- **Exercise details**: Give back each line of the data exactly as it reads, minus the pictures.

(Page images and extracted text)
━━━━━━━━━━
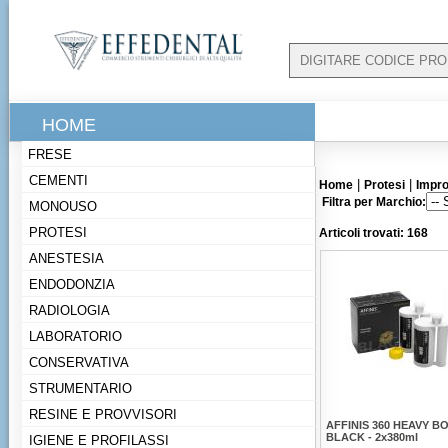
HOME
FRESE
CEMENTI
|
|
Home
Protesi
Impro
Filtra per Marchio:
MONOUSO
PROTESI
Articoli trovati: 168
ANESTESIA
ENDODONZIA
RADIOLOGIA
LABORATORIO
CONSERVATIVA
STRUMENTARIO
RESINE E PROVVISORI
AFFINIS 360 HEAVY B
BLACK - 2x380ml
IGIENE E PROFILASSI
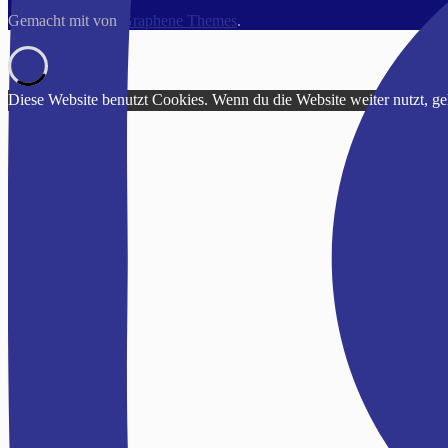
Gemacht mit
von
Graphene Themes
.
Diese Website benutzt Cookies. Wenn du die Website weiter nutzt, g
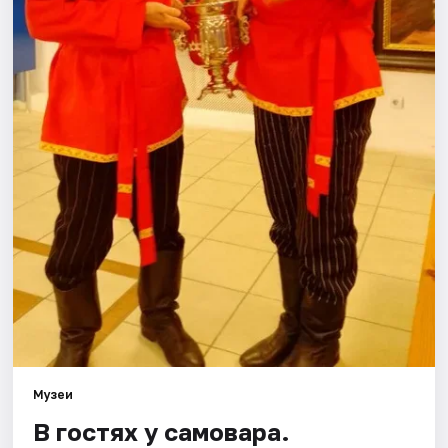
Города
Площадки
Артисты
Рейтинги
Музеи
В гостях у самовара.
━━━━━━━━━━
- **Solved exercise**:
HOME
FRESE
CEMENTI
|
|
Home
Protesi
Impro
Filtra per Marchio:
MONOUSO
PROTESI
Articoli trovati: 168
ANESTESIA
ENDODONZIA
RADIOLOGIA
LABORATORIO
CONSERVATIVA
STRUMENTARIO
RESINE E PROVVISORI
AFFINIS 360 HEAVY B
BLACK - 2x380ml
IGIENE E PROFILASSI
Gemacht mit
von
Graphene Themes
.
Diese Website benutzt Cookies. Wenn du die Website weiter nutzt, g
Города
Площадки
Артисты
Рейтинги
Музеи
В гостях у самовара.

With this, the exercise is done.